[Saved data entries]
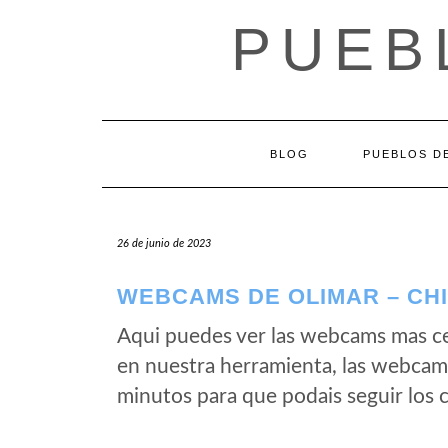
Saltar
PUEB
al
contenido
BLOG
PUEBLOS DE
26 de junio de 2023
WEBCAMS DE OLIMAR – CHI
Aqui puedes ver las webcams mas ce
en nuestra herramienta, las webcam
minutos para que podais seguir los 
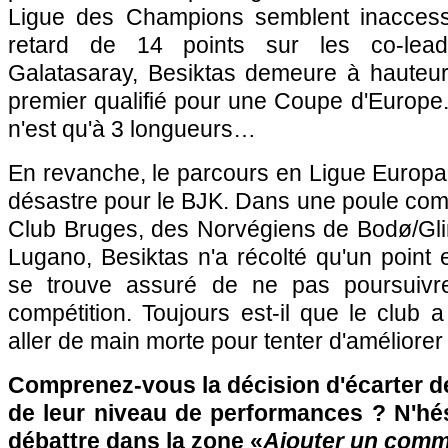
Ligue des Champions semblent inaccessi
retard de 14 points sur les co-lea
Galatasaray, Besiktas demeure à hauteu
premier qualifié pour une Coupe d'Europe.
n'est qu'à 3 longueurs…
En revanche, le parcours en Ligue Europa
désastre pour le BJK. Dans une poule co
Club Bruges, des Norvégiens de Bodø/Gli
Lugano, Besiktas n'a récolté qu'un point 
se trouve assuré de ne pas poursuivre
compétition. Toujours est-il que le club
aller de main morte pour tenter d'améliorer l
Comprenez-vous la décision d'écarter d
de leur niveau de performances ? N'hés
débattre dans la zone «
Ajouter un comm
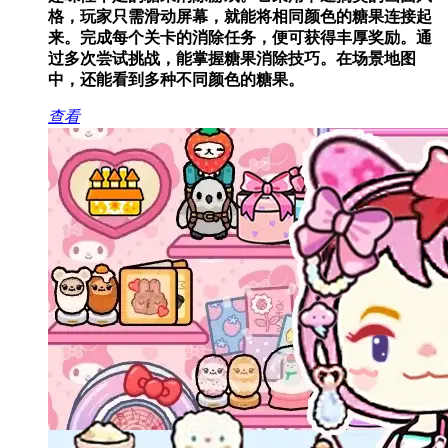
格，玩家只需滑动屏幕，就能将相同颜色的糖果连接起
来。完成每个关卡的消除任务，便可获得丰厚奖励。通
过多次尝试挑战，能掌握糖果消除技巧。在场景地图
中，还能看到多种不同颜色的糖果。
查看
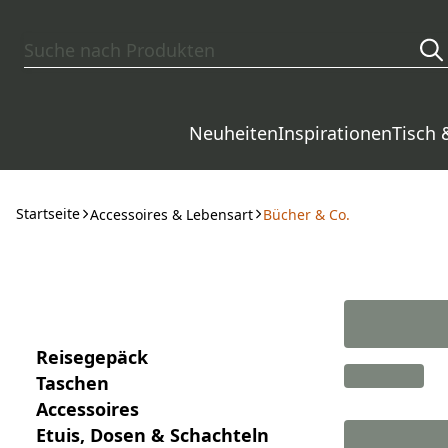
Zum Hauptinhalt springen
Neuheiten
Inspirationen
Tisch 
Startseite
Accessoires & Lebensart
Bücher & Co.
Reisegepäck
Taschen
Accessoires
Etuis, Dosen & Schachteln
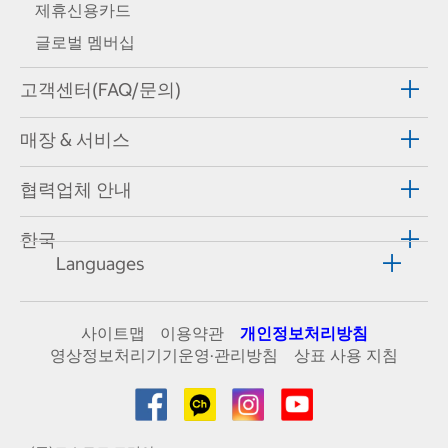
제휴신용카드
글로벌 멤버십
고객센터(FAQ/문의)
매장 & 서비스
협력업체 안내
한국
Languages
사이트맵
이용약관
개인정보처리방침
영상정보처리기기운영·관리방침
상표 사용 지침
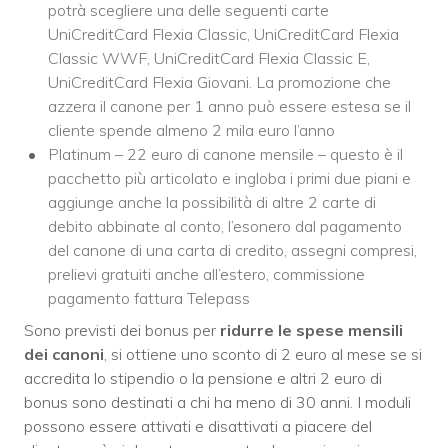
potrà scegliere una delle seguenti carte
UniCreditCard Flexia Classic, UniCreditCard Flexia
Classic WWF, UniCreditCard Flexia Classic E,
UniCreditCard Flexia Giovani. La promozione che
azzera il canone per 1 anno può essere estesa se il
cliente spende almeno 2 mila euro l’anno
Platinum – 22 euro di canone mensile – questo è il
pacchetto più articolato e ingloba i primi due piani e
aggiunge anche la possibilità di altre 2 carte di
debito abbinate al conto, l’esonero dal pagamento
del canone di una carta di credito, assegni compresi,
prelievi gratuiti anche all’estero, commissione
pagamento fattura Telepass
Sono previsti dei bonus per
ridurre le spese mensili
dei canoni
, si ottiene uno sconto di 2 euro al mese se si
accredita lo stipendio o la pensione e altri 2 euro di
bonus sono destinati a chi ha meno di 30 anni. I moduli
possono essere attivati e disattivati a piacere del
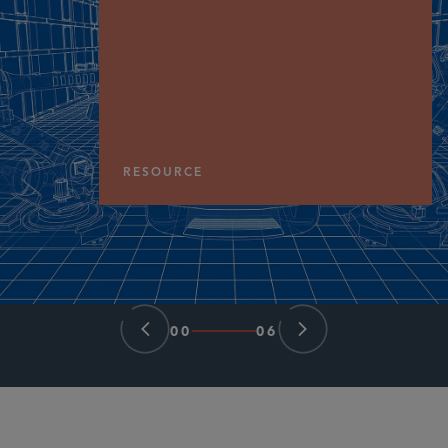
RESOURCE
00
06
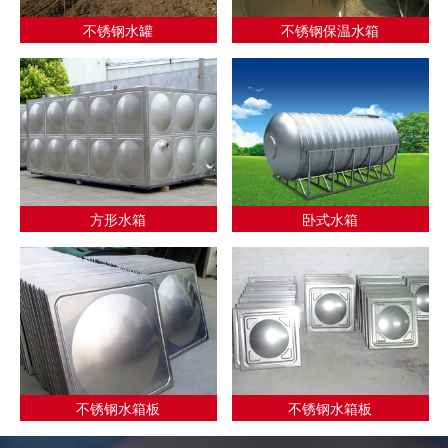
不锈钢水罐
不锈钢保温水箱
方形水箱
卧式水箱
不锈钢水箱板
不锈钢水箱板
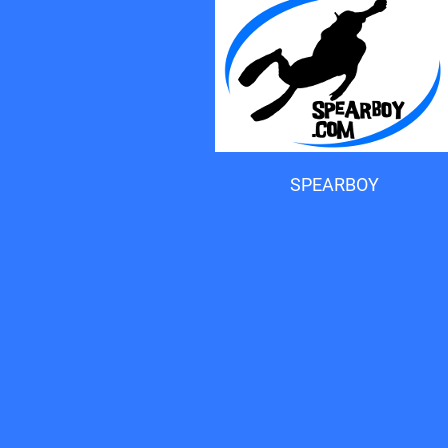
Accueil du forum
SPEARBOY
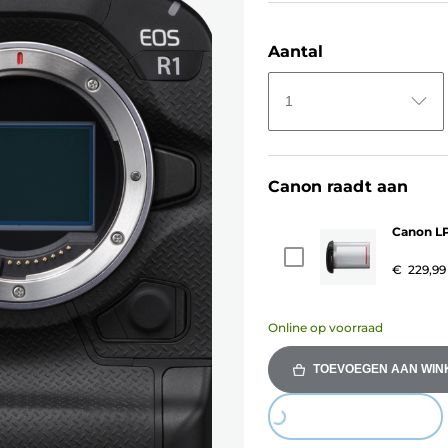
Aantal
1
Canon raadt aan
Canon LP
€ 229,99
Online op voorraad
TOEVOEGEN AAN WI
Loading...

Task instructions: Work through the data line by line and state how many lines have the string "bonus"; add nothing else.

Exercise solution: 2